The state Senate Education Committee has approved a measure calling for a limited school vouchers program and charter school changes in Pennsylvania.
The plan restricts school vouchers to students from low- to middle-income families who attend or live within the district of one of the state’s 143 failing schools.
Sponsor Sen. Jeff Piccola, a Dauphin County Republican, called the plan “vastly scaled back,” and argued it’s not as if the changes leave failing schools with no public funding.
“The very nature of this bill constitutes a wake-up call to those schools,” he said. “The administrators of those school districts and those school buildings should immediately begin asking themselves the question, ‘Why are parents taking their kids out?
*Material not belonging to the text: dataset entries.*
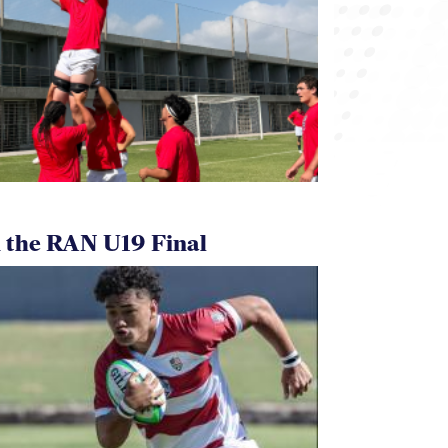
 the RAN U19 Final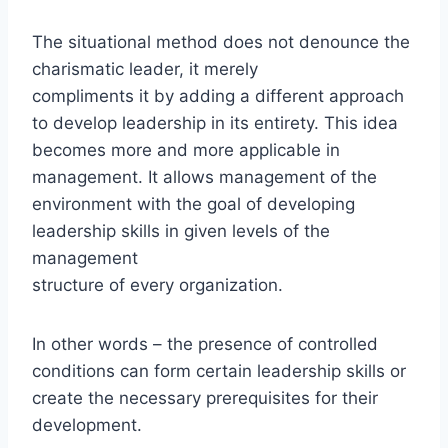
The situational method does not denounce the
charismatic leader, it merely
compliments it by adding a different approach
to develop leadership in its entirety. This idea
becomes more and more applicable in
management. It allows management of the
environment with the goal of developing
leadership skills in given levels of the
management
structure of every organization.
In other words – the presence of controlled
conditions can form certain leadership skills or
create the necessary prerequisites for their
development.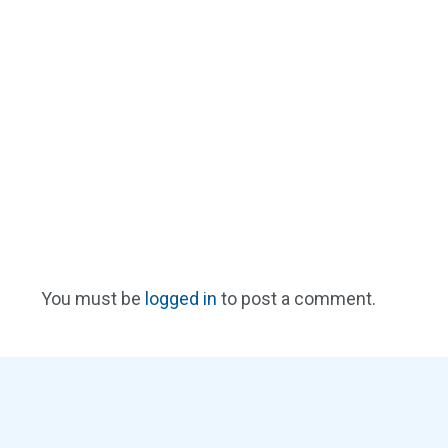
You must be
logged in
to post a comment.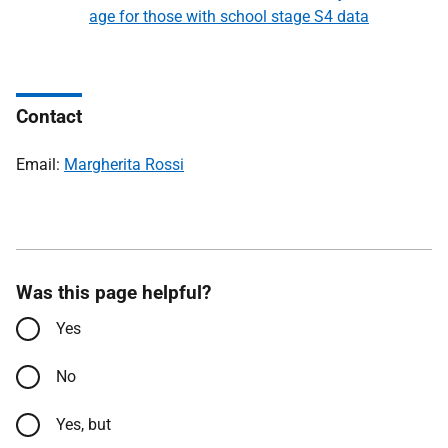
age for those with school stage S4 data
Contact
Email:
Margherita Rossi
Was this page helpful?
Yes
No
Yes, but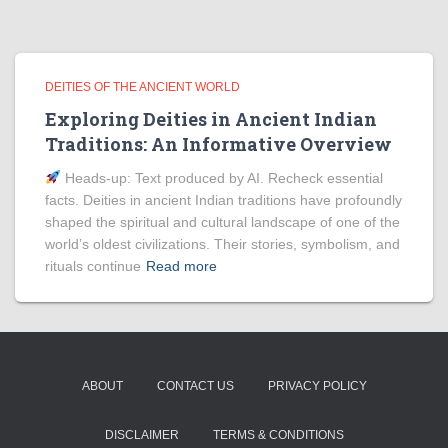
DEITIES OF THE ANCIENT WORLD
Exploring Deities in Ancient Indian
Traditions: An Informative Overview
Heads‑up: Text produced by AI. Recheck essential
facts. Deities in ancient Indian traditions have profoundly
shaped the spiritual and cultural landscape of one of the
world’s oldest civilizations. Their stories, symbolism, and
rituals continue
Read more
ABOUT
CONTACT US
PRIVACY POLICY
DISCLAIMER
TERMS & CONDITIONS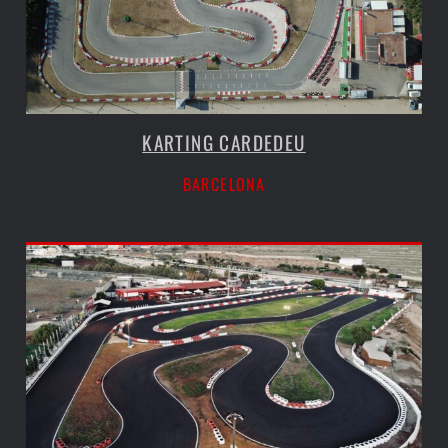
KARTING CARDEDEU
BARCELONA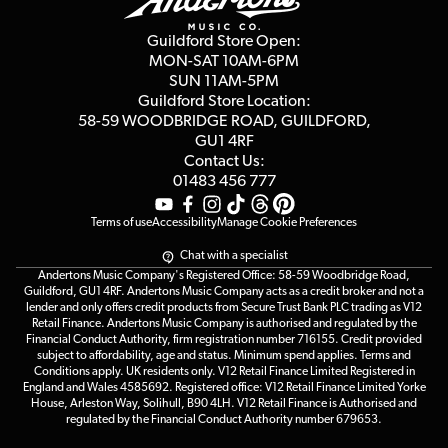
Second Hand FAQ
Privacy Policy
Blog
Competitions
Guildford Store Open:
Click & Collect
MON-SAT 10AM-6PM
Customer Reviews
SUN 11AM-5PM
Events
Terms & Conditions
Guildford Store Location:
58-59 WOODBRIDGE
ROAD, GUILDFORD,
Affiliate Program
Loyalty Points
GU1 4RF
Contact Us:
Gift Vouchers
01483 456 777
Terms of use
Accessibility
Manage Cookie Preferences
Chat with a specialist
Andertons Music Company's Registered Office: 58-59 Woodbridge Road,
Guildford, GU1 4RF. Andertons Music Company acts as a credit broker and not a
lender and only offers credit products from Secure Trust Bank PLC trading as V12
Retail Finance. Andertons Music Company is authorised and regulated by the
Financial Conduct Authority, firm registration number 716155. Credit provided
subject to affordability, age and status. Minimum spend applies. Terms and
Conditions apply. UK residents only. V12 Retail Finance Limited Registered in
England and Wales 4585692. Registered office: V12 Retail Finance Limited Yorke
House, Arleston Way, Solihull, B90 4LH. V12 Retail Finance is Authorised and
regulated by the Financial Conduct Authority number 679653.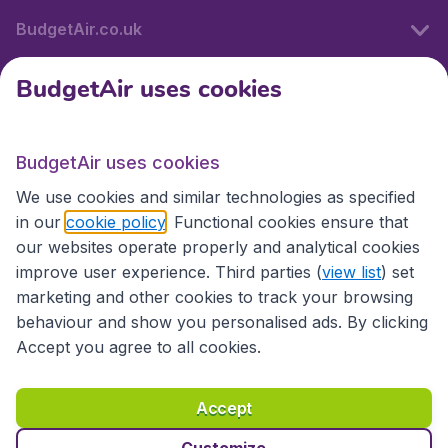
BudgetAir.co.uk
BudgetAir uses cookies
International sites
BudgetAir uses cookies
International sites
We use cookies and similar technologies as specified
in our
cookie policy
. Functional cookies ensure that
our websites operate properly and analytical cookies
improve user experience. Third parties (
view list
) set
marketing and other cookies to track your browsing
behaviour and show you personalised ads. By clicking
Accept you agree to all cookies.
Accessibility statement
Terms & Conditions
Accept
Disclaimer
Privacy
Cookies
Copyright © 2026
Customize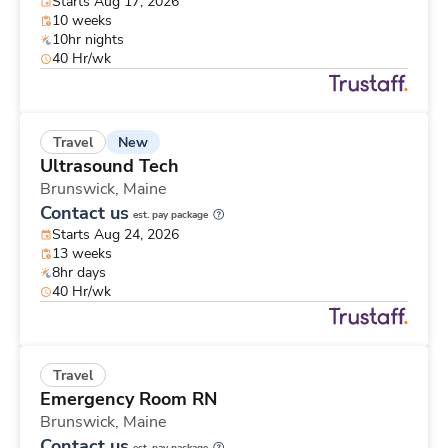
Starts Aug 17, 2026
10 weeks
10hr nights
40 Hr/wk
New
Travel
Ultrasound Tech
Brunswick,
Maine
Contact us
est. pay package
Starts Aug 24, 2026
13 weeks
8hr days
40 Hr/wk
Travel
Emergency Room RN
Brunswick,
Maine
Contact us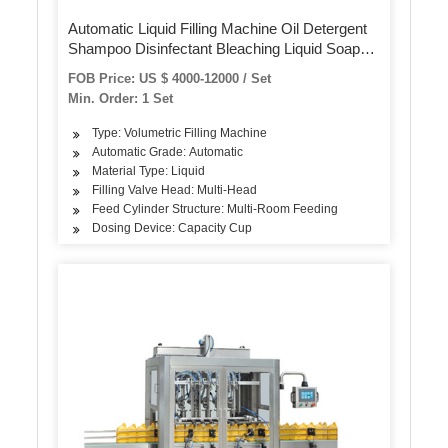
Automatic Liquid Filling Machine Oil Detergent
Shampoo Disinfectant Bleaching Liquid Soap
Cleaner Corrosive Filling Capping Labeling
FOB Price: US $ 4000-12000 / Set
Packing Packaging Machine
Min. Order: 1 Set
Type: Volumetric Filling Machine
Automatic Grade: Automatic
Material Type: Liquid
Filling Valve Head: Multi-Head
Feed Cylinder Structure: Multi-Room Feeding
Dosing Device: Capacity Cup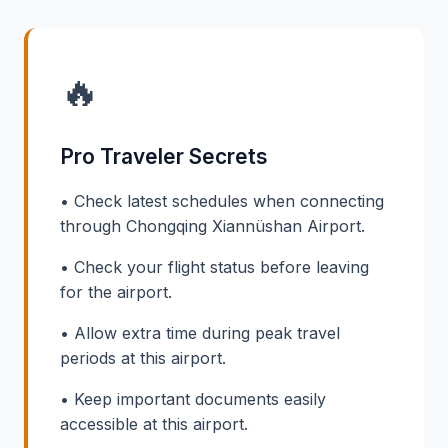
🔥
Pro Traveler Secrets
• Check latest schedules when connecting
through Chongqing Xiannüshan Airport.
• Check your flight status before leaving
for the airport.
• Allow extra time during peak travel
periods at this airport.
• Keep important documents easily
accessible at this airport.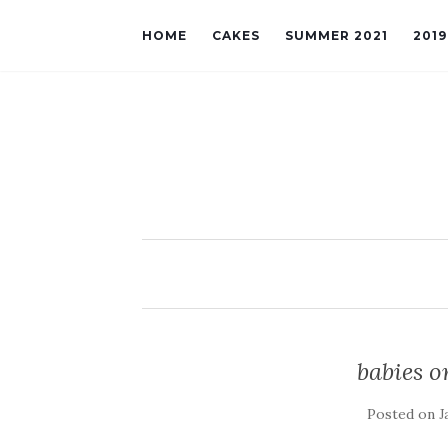
HOME
CAKES
SUMMER 2021
201
babies o
Posted on
J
Why are kids leaving?’ “
Sen. Daylin Leach, a Montgomery County Democrat, said vouchers would pull funding out of the state’s failing schools.
“There’s no dispute that the overwhelming majority of those kids will be still in those schools. What happens to those kids?” said Leach. “What happens to the 92, 93 percent of the kids who are still in the old school, but who now have to try to eke out an education with even fewer resources?”
Sen. Anthony Williams, a Philadelphia Democrat, said arguments that vouchers do nothing to fix failing schools strike him as out of touch.
“Because the reality is, those who have means, and I mean middle class and above, have decided to either move away from the problem, move into a better school district, pay for a private school,” Williams said. “The ones we leave behind to support the system, not the families, the system, are the poor.
The bill, which now heads to the full Senate, would increase funding for tax write-offs to businesses that contribute to private school scholarships and public school supplemental programs.
Under the proposal, charter schools would face additional accountability, and school districts would be able to convert a public school to a charter.